Para que tenhamos um ambiente saudável que nos permita separar melhor os âmbitos pessoal e profissional, o espírito de grupo é fundamental. Quando trabalhamos em equipe, dividindo tarefas e suprindo a ausência de algum colega, certamente somos retribuídos no futuro. Os próprios pacientes compreendem a importância desse momento de recarregar energias.
Precisamos, ainda, ser flexíveis. Às vezes, seremos demandados em momentos extras, mas sabendo que é excepcional. Afinal, precisamos também dar atenção à nossa saúde. Digo a meus pacientes que eles têm que se alimentar, se exercitar e dormir bem, e eles me questionam se faço o mesmo. “Sim, faço!”, respondo. Temos que dar o exemplo a eles e, em nossa casa, àqueles que convivemos.
Sabendo o caminho a trilhar e mantendo um equilíbrio saudável na carreira, o jovem oncologista irá se deparar com uma enorme gama de possibilidades empolgantes. Hoje, a tecnologia e a mudança de paradigma nos tratamentos são muito rápidas. Veja a imunoterapia. Quando achávamos que sabíamos tudo, fomos aprender novamente. Sistema imune, genética, terapia gênica… quando achamos que iríamos utilizar tanto esses temas enquanto oncologistas?

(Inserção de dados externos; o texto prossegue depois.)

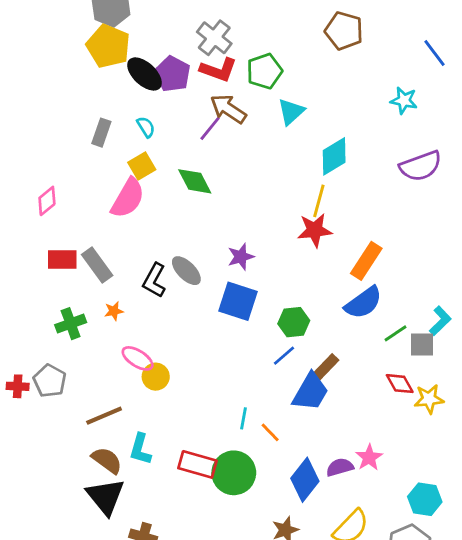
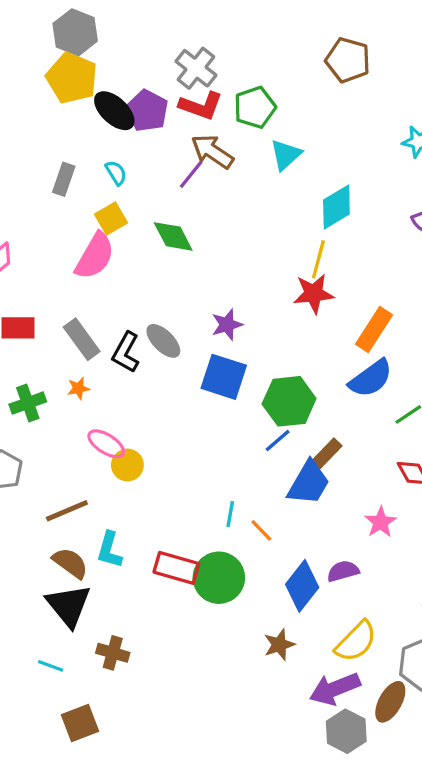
gray rectangle: (97, 265) -> (82, 339), moved
green hexagon: (294, 322) -> (289, 401), size x1.4
pink star: (369, 457) -> (381, 522), moved

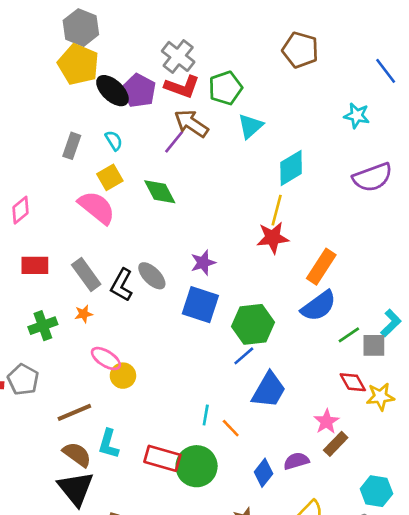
pink semicircle: (95, 256) -> (97, 208), turned -81
brown rectangle: (327, 454) -> (336, 444), moved
blue diamond: (302, 586) -> (263, 473), size x0.7

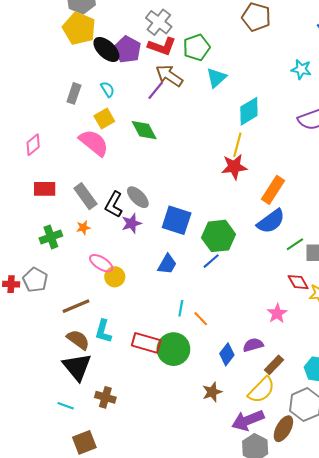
purple star: (203, 263) -> (132, 223), moved
blue trapezoid: (269, 390) -> (167, 264), moved, size x0.7
brown rectangle: (336, 444) -> (274, 365), moved

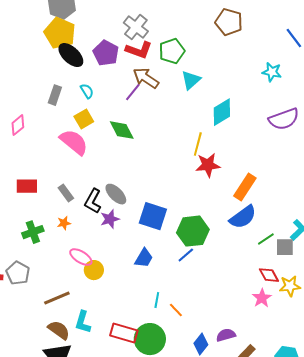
black ellipse: (106, 49) -> (71, 55), moved
pink diamond: (33, 145) -> (18, 125), moved
yellow line: (237, 145) -> (198, 144), moved
gray rectangle: (85, 196) -> (66, 193), size x0.7
pink star: (277, 313) -> (262, 298), moved

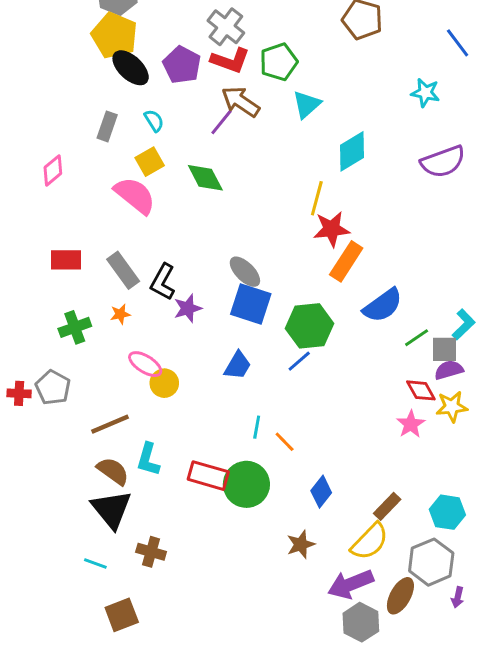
orange rectangle: (245, 187) -> (346, 261), moved
gray rectangle: (66, 193) -> (123, 270), size x1.4
gray ellipse: (116, 194) -> (245, 272), moved
purple semicircle: (226, 335) -> (449, 370), moved

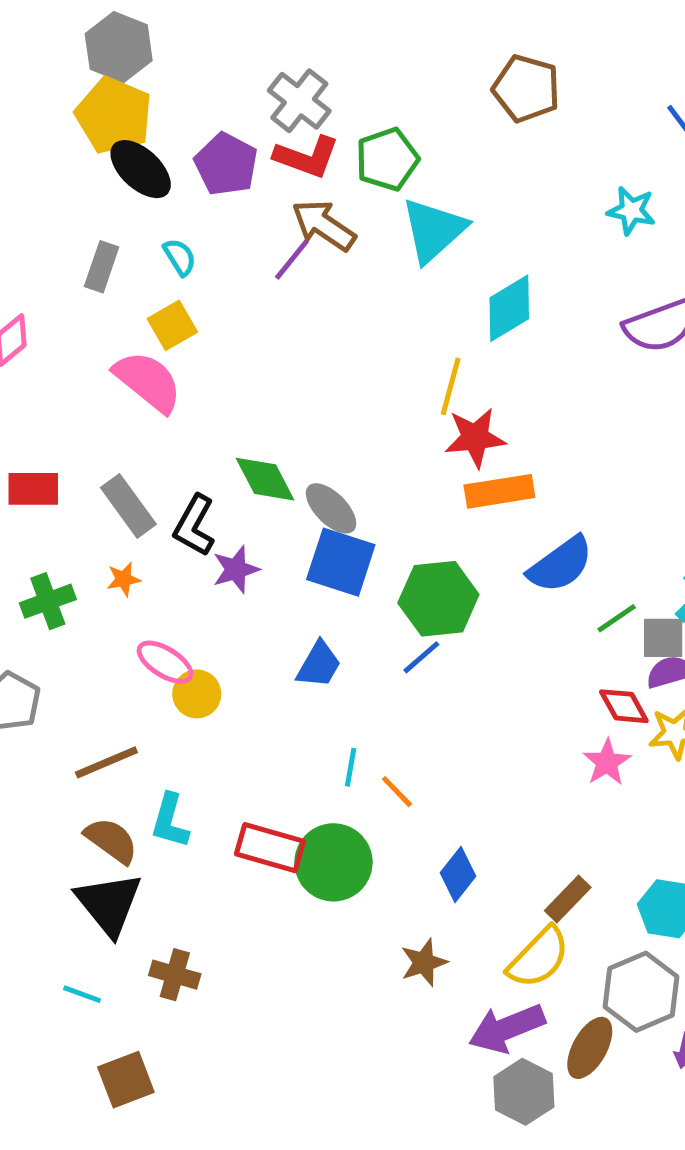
cyan triangle: (307, 104) -> (434, 230), size x1.4
green diamond: (205, 178) -> (265, 479), moved
orange rectangle: (346, 261) -> (499, 491), turned 48

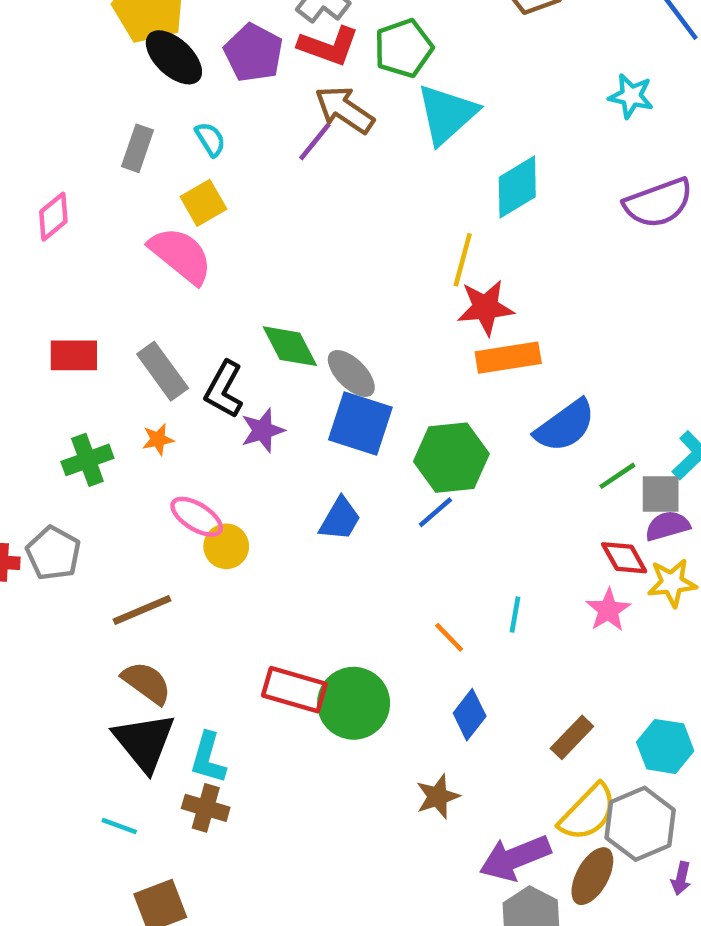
cyan line: (351, 767) -> (515, 615), moved
orange line: (397, 792) -> (449, 637), moved
cyan L-shape: (170, 821) -> (208, 758), moved
yellow semicircle: (539, 958) -> (588, 812), moved

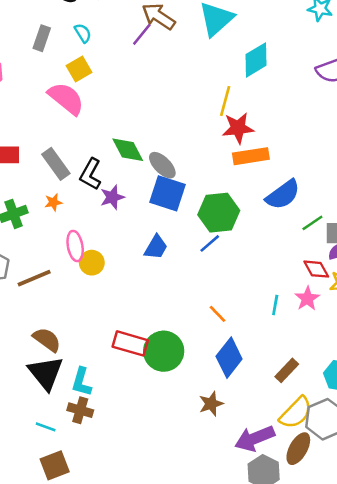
pink ellipse: (197, 517) -> (75, 246), turned 48
brown line: (142, 610) -> (34, 278), moved
cyan line: (515, 615) -> (275, 305), moved
blue diamond: (470, 715) -> (229, 358), size x1.4
cyan line: (119, 826) -> (46, 427), moved

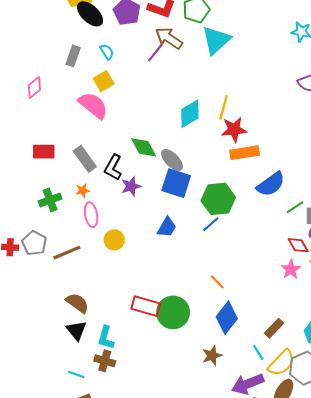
cyan diamond: (256, 60) -> (190, 114), moved
pink ellipse: (75, 246) -> (91, 215), moved
cyan line: (275, 305) -> (258, 352), moved, turned -42
black triangle: (46, 373) -> (76, 330), size x0.7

O desafio deve motivá-los. É isso que faz a oncologia tão apaixonante: um novo desafio para desbravar quando achamos que estamos estagnados. Por isso, temos sempre que estar abertos a aprender.
Ao mesmo tempo, não podemos tentar abraçar tudo de uma vez. É importante que os jovens percebam em que área possuem mais habilidade, qual especialidade os fará felizes, quais campos precisam de mais profissionais. Equilibrando, sempre, a criatividade e o dinamismo inquietante da juventude com a paciência. Não conseguiremos em minutos aquilo que leva anos. Em relação aos mais experientes, esses serão mais perenes o quanto mais tiverem a capacidade de se adaptar aos jovens e às novidades.
Esses são temas amplos, mas que refletem exatamente o quanto podemos extrair das situações com as quais nos deparamos, sobretudo no início de nossas carreiras. São pontos que se ligam. Caminhando junto com outros colegas, sempre iremos somar.
Por fim, vejo a nova oncologia, os jovens oncologistas e este momento da SBOC com muito entusiasmo. Justamente por essa junção do olhar dessa Diretoria para o jovem, que pretende aproveitar o que esse profissional pode trazer de bom para a nossa Sociedade, ao mesmo tempo que atua para tornar o seu caminho mais fácil e com mais oportunidades.
Dra. Anelisa Kruschewsky Coutinho
Presidente Eleita da SBOC. Oncologista clínica e diretora do Grupo Brasileiro de Tumores Gastrointestinais (GTG).